## TASK
The line count for "Волгоградской" is all that is needed: say how many lines in the listing below contain it.

RECORD SET below:

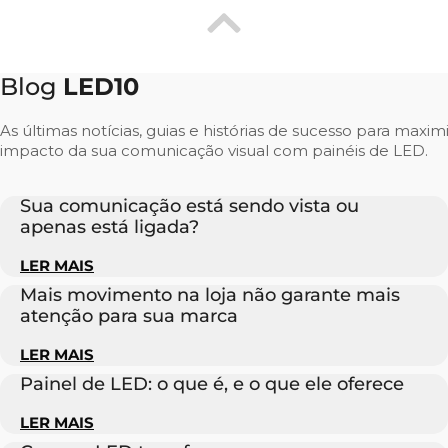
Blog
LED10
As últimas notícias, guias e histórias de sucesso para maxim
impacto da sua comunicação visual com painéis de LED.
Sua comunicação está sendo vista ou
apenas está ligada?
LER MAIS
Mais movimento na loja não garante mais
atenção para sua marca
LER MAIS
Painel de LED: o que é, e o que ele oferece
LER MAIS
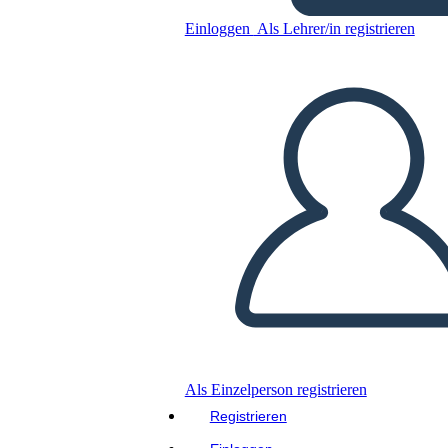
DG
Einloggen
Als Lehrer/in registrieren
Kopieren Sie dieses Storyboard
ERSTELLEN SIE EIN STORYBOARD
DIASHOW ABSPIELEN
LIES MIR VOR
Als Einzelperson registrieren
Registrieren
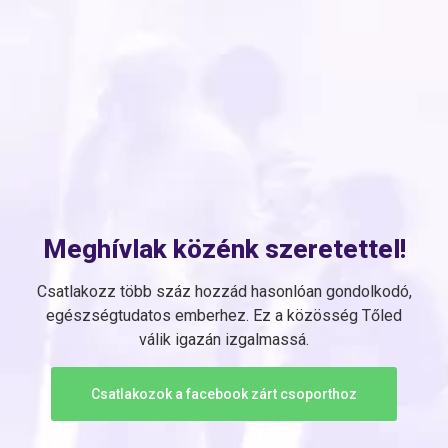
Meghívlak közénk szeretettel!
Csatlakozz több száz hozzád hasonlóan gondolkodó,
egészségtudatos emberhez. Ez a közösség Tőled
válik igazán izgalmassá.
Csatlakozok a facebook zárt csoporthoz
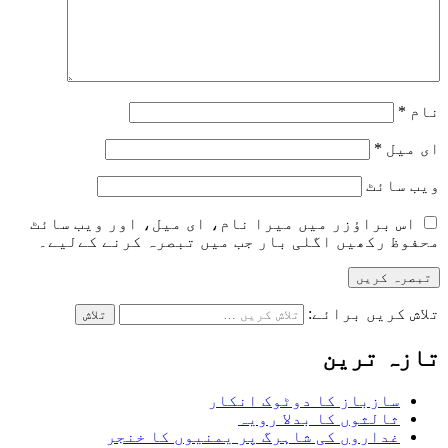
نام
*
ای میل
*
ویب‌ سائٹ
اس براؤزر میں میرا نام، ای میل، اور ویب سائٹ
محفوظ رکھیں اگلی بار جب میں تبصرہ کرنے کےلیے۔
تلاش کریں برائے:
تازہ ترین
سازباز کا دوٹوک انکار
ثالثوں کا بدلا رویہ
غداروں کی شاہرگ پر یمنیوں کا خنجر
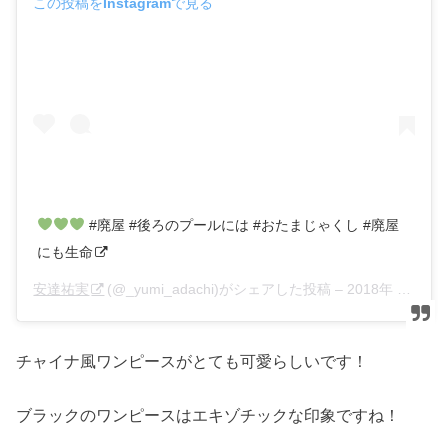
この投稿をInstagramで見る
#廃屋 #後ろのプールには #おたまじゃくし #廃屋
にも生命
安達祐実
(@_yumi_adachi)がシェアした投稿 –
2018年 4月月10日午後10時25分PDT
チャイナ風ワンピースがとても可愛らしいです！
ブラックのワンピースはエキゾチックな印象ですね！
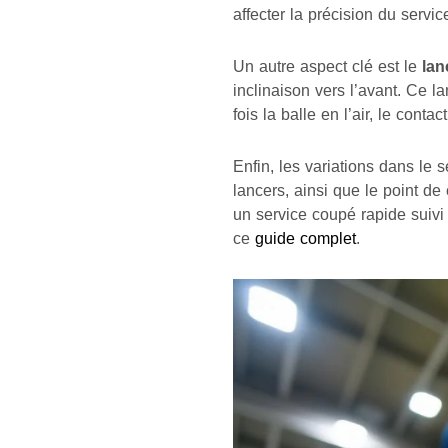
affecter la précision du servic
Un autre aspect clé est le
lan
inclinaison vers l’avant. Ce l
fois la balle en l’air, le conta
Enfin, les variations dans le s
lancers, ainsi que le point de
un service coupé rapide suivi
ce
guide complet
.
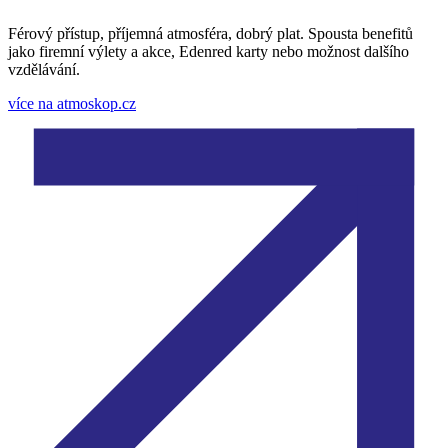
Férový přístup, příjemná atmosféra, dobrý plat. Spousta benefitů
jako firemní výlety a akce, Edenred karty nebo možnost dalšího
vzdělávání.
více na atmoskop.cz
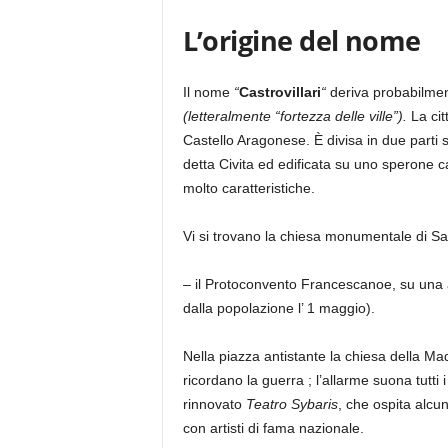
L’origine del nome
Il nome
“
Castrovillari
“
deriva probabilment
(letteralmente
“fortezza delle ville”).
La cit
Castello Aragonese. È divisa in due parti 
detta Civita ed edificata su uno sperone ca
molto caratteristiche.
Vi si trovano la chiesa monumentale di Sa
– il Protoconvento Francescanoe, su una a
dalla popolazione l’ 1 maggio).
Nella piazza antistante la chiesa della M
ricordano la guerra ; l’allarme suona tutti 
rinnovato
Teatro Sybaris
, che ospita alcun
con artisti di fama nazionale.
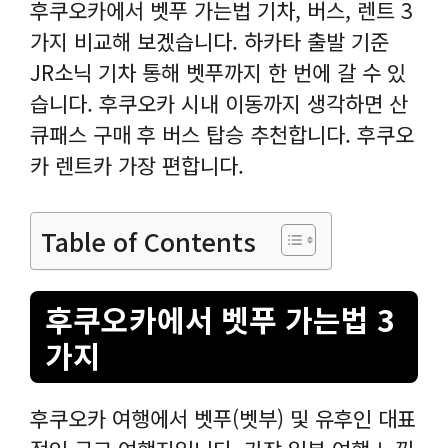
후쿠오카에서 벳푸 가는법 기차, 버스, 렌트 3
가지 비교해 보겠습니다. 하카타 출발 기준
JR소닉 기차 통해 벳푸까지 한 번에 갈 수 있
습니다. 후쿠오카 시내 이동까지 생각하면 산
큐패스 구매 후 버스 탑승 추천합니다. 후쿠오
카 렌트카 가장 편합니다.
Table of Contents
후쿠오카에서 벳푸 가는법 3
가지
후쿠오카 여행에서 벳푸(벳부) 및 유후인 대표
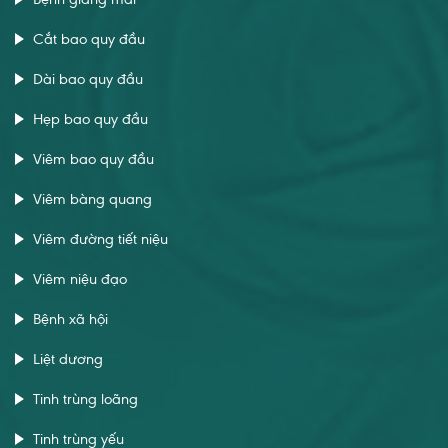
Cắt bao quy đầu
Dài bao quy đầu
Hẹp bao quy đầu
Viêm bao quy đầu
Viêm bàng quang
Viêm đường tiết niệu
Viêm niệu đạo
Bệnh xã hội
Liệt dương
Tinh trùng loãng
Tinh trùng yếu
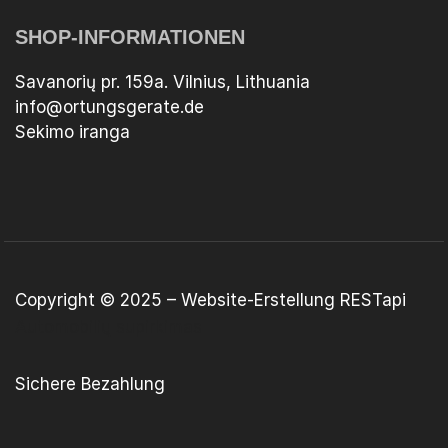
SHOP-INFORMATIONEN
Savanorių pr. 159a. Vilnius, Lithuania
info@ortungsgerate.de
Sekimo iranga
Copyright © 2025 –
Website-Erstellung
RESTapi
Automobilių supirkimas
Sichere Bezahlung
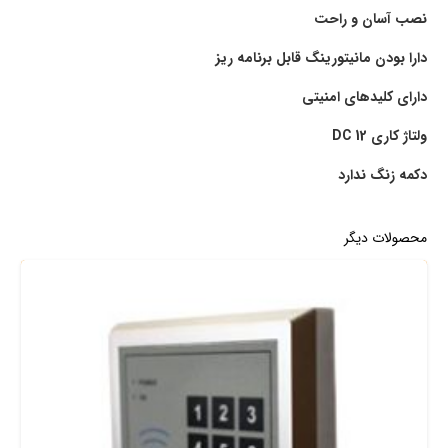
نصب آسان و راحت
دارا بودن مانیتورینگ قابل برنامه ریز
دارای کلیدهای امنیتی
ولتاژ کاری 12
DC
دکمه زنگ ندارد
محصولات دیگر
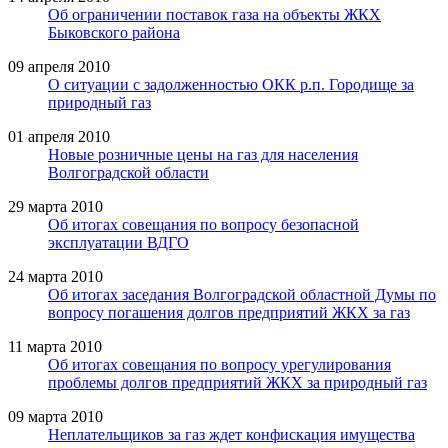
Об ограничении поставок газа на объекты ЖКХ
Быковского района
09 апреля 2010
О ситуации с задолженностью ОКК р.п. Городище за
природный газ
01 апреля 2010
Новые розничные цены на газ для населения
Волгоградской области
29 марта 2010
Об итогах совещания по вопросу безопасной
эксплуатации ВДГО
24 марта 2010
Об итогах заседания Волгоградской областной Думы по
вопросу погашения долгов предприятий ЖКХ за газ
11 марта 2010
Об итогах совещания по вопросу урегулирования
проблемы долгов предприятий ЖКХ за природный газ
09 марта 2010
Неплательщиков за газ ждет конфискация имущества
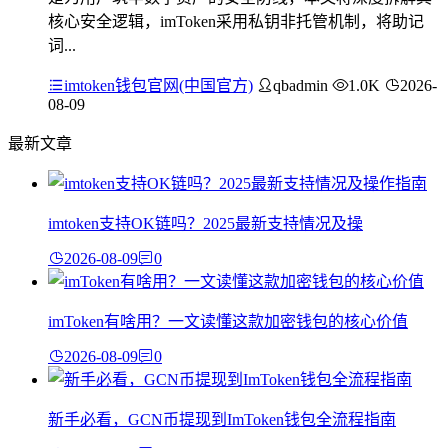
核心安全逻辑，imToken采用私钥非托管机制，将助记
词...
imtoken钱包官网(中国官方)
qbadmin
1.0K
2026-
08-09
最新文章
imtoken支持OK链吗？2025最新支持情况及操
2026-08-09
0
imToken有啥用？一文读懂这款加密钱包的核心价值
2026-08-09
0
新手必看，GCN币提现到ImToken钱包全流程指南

End of RECORD SET.
RECORD SET below:

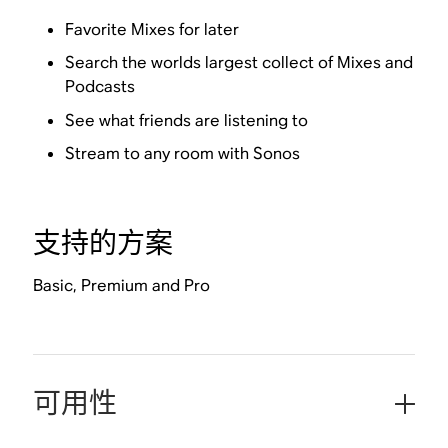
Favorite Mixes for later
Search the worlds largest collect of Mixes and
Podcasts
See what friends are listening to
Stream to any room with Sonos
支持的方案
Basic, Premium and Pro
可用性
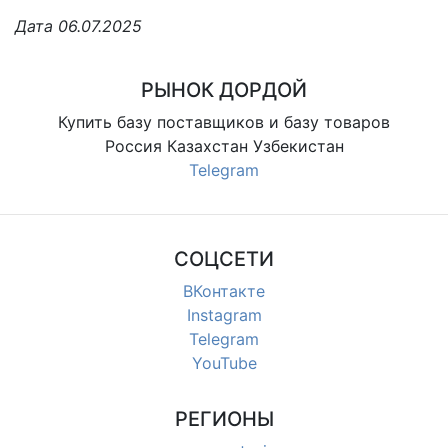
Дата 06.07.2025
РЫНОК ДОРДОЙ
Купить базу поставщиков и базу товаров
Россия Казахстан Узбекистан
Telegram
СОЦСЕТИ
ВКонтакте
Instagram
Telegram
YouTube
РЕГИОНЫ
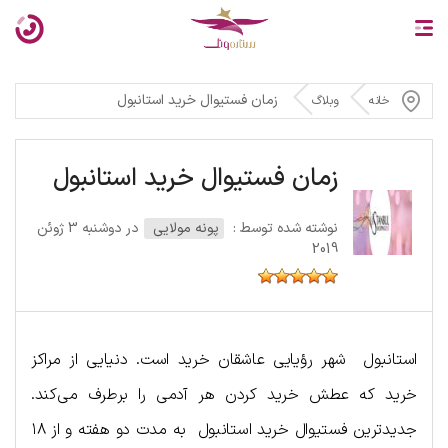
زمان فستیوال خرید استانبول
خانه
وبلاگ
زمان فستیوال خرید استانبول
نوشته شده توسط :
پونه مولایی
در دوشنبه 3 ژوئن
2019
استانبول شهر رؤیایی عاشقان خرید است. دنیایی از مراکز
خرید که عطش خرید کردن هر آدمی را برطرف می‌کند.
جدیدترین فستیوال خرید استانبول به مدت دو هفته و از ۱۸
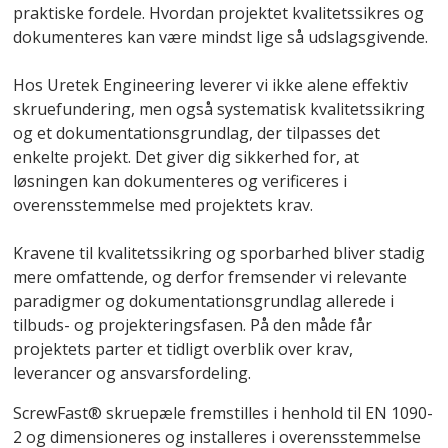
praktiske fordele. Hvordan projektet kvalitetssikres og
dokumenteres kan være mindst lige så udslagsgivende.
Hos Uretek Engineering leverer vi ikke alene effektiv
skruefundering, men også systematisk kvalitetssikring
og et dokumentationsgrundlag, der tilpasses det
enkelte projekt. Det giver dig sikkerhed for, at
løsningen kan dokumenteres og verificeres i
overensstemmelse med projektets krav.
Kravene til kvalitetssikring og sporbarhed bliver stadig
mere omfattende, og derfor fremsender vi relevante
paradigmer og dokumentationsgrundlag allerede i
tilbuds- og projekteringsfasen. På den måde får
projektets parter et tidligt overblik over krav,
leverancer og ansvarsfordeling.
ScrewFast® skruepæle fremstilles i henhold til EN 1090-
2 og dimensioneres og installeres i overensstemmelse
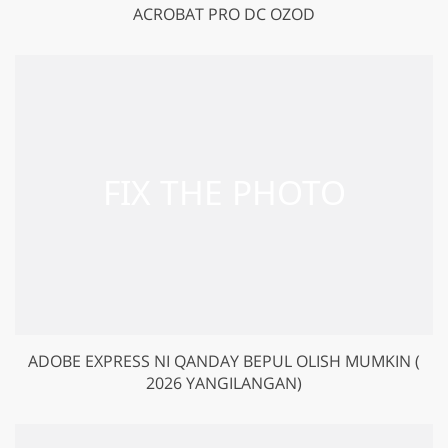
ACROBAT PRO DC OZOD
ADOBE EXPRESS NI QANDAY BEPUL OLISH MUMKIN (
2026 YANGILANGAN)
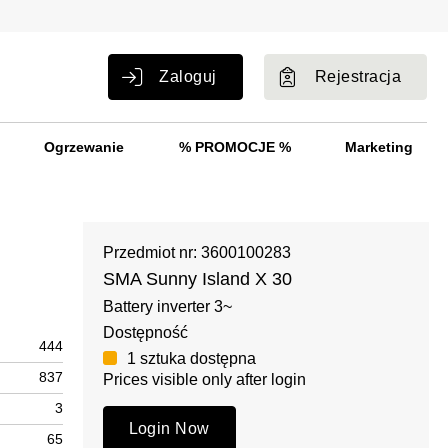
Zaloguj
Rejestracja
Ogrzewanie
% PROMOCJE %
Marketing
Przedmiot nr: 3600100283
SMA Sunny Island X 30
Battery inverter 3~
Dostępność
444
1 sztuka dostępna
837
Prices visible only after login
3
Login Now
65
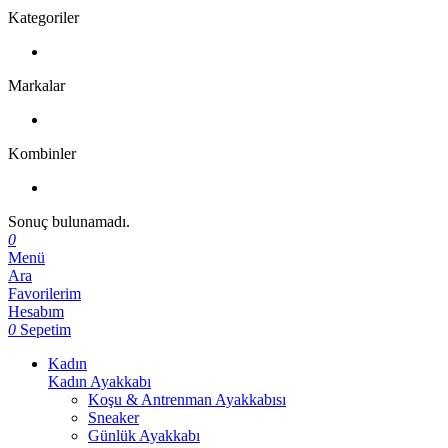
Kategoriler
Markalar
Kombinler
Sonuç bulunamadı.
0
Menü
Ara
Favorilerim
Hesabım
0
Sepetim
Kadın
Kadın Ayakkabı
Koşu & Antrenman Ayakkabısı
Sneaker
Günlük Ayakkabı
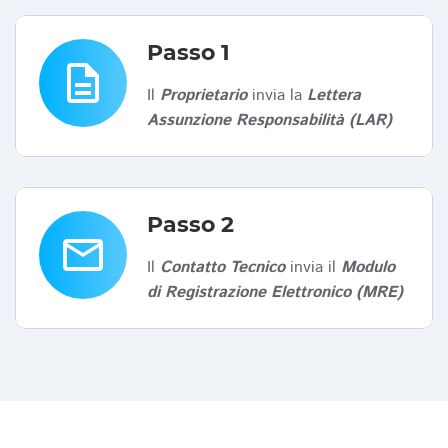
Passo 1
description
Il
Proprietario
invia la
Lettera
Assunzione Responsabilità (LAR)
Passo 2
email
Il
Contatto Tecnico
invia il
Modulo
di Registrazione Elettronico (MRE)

End of RECORD SET.
RECORD SET below:

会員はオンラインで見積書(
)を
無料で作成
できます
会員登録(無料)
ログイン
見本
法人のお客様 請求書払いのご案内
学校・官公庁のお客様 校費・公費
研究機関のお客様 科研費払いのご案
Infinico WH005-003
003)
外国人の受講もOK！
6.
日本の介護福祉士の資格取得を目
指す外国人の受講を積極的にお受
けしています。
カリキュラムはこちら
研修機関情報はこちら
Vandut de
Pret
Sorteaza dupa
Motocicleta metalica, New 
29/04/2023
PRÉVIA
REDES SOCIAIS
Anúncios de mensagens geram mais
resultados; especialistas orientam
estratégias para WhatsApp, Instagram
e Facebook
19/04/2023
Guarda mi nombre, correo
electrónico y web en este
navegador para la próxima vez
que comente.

End of RECORD SET.

## REPLY
2